HIOKATOO Seneca Chief
Hiokatoo was a six foot four, powerful, large-boned, lean warrior who’s trade was making war. Hiokatoo was born along the West Branch of the Susquehanna River in Pennsylvania. He was a cousin to Farmer’s Brother, the great Seneca chief long celebrated. Hiokatoo was married the Mary Jamison, the famous captive who was known as the “White Woman of the Genesse.” Their marriage last for fifty years. When with his family and friends, there was no one more loving and kind in his feelings, compassionate to others, than Hiokatoo. But on the battlefield, his cruelty was unparalleled. He made great use of his scalping knife and his tomahawk and was never known to show any sympathy for an enemy.
In the year 1731, Hiokatoo went to war against the Catawba and other southern tribes. He really began to make his mark during the French and Indian war when took two prisoners during General Braddock’s campaign and burned them alive. His cruelty was truly noted when Captain John MacDonald took 100 British along with 300 native Iroquois warriors to Fort Freeland at Warrior Run where he and a few other warriors tomahawked the survivors as they knelt on their knees begging for mercy. He was placed as second in command in Cherry Valley campaign in the Mohawk Valley. This massacre happened just after the Wyoming Valley massacre. Again, the atrocities were unparalleled.

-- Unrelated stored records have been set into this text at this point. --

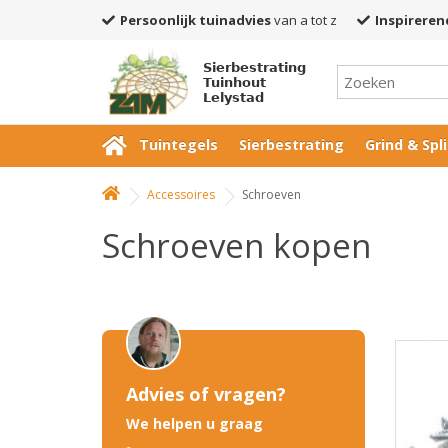
Persoonlijk tuinadvies
van a tot z
Inspireren
Sierbestrating
Tuinhout
Lelystad
Tuintegels
Sierbestrating
Grind & Spli
Accessoires
Schroeven
Schroeven kopen
Advies of vragen?
We helpen u graag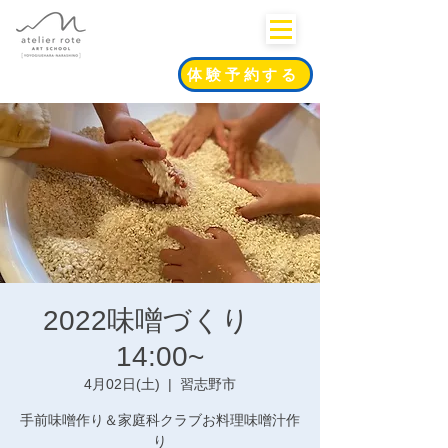
体験予約する
2022味噌づくり
14:00~
4月02日(土)
  |  
習志野市
手前味噌作り＆家庭科クラブお料理味噌汁作
り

When George Washington ordered General Sullivan to launch a campaign against the Seneca and other Iroquois towns (Castles) in Pennsylvania and New York, the Continental soldier in charge of one of the units, Lt Boyd, was captured and, under the orders of Seneca Chief Little Beard, was put through a horrific execution. Hiokatoo acted as Little Beards assistant.
Hiokatoo was a man who spent his life at war, while at the same time being a loving husbands and a true friend. He was a warrior above most. He maintained close friendships with loyalists such as John Butler of Butler’s Rangers, Chief Joseph Brant, and Simon Girty, the” White Savage. ” To those who faced him as a foe, he was a force to be feared. To those who called him friend, no one could be a truer associate than he. His wife, Mary Jamison, claimed that Hiokatoo was 103 years of age when he died in November of 1811. Mary Jamison and Hiokatoo had two sons and four daughters. The son’s inherited their father’s penchant for cruelty with one murdering the other, and then he, himself, being killed in a drunken brawl. Mary Jamison inherited much real estate in the German Flats area of N.Y., and she died in 1833 at the age of 91.
Note: This information was taken from a story entitled “The Seneca Chief Hiokatoo, Most Cruel Human Being, Died November 20 1811” from the book “DAILY STORIES OF PENNSYLVANIA” by Frederick Godcharles.